I've reviewed dozens of custom MCP servers built by developers connecting AI assistants to their internal tools. The build tutorials are everywhere — the mistake patterns aren't.
Here are the five most common mistakes that make MCP servers unreliable, slow, or silently broken.
TL;DR
| # | Mistake | Impact | Fix |
|---|---|---|---|
| 1 | Printing to stdout | Server disconnects immediately | Route all diagnostics to stderr |
| 2 | Vague tool descriptions | AI calls wrong tools or hallucinates params | Write descriptions the AI reads at call time |
| 3 | Synchronous blocking I/O | One slow tool freezes all others | Use async def and connection pooling |
| 4 | No input validation | Garbage inputs crash the server | Use Pydantic models for every tool schema |
| 5 | No tool-level error handling | AI gets raw stack traces | Wrap tools, return structured errors |
1. The stdout Trap — Printing Diagnostics That Kill Your Server
This is the single most common reason MCP servers "just disconnect" with no useful error message.

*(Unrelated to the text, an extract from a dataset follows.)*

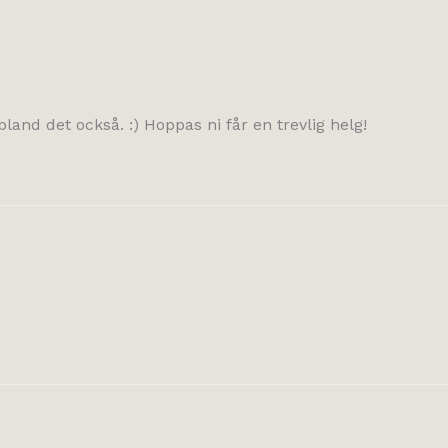
land det också. :) Hoppas ni får en trevlig helg!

When you run an MCP server over stdio transport (the default for Claude Desktop, Cursor, and local agents), stdout is the protocol channel. Every byte you write to stdout must be valid JSON-RPC. A stray print() statement corrupts the entire stream.
The mistake:
@mcp.tool()
def query_data(filters: dict) -> list:
print(f"Querying with filters: {filters}") # BOOM
results = db.query(filters)
return results
That print() works fine when you test locally. The moment Claude Desktop connects, it receives your debug line instead of a JSON-RPC message and drops the connection with a generic "MCP server disconnected" error.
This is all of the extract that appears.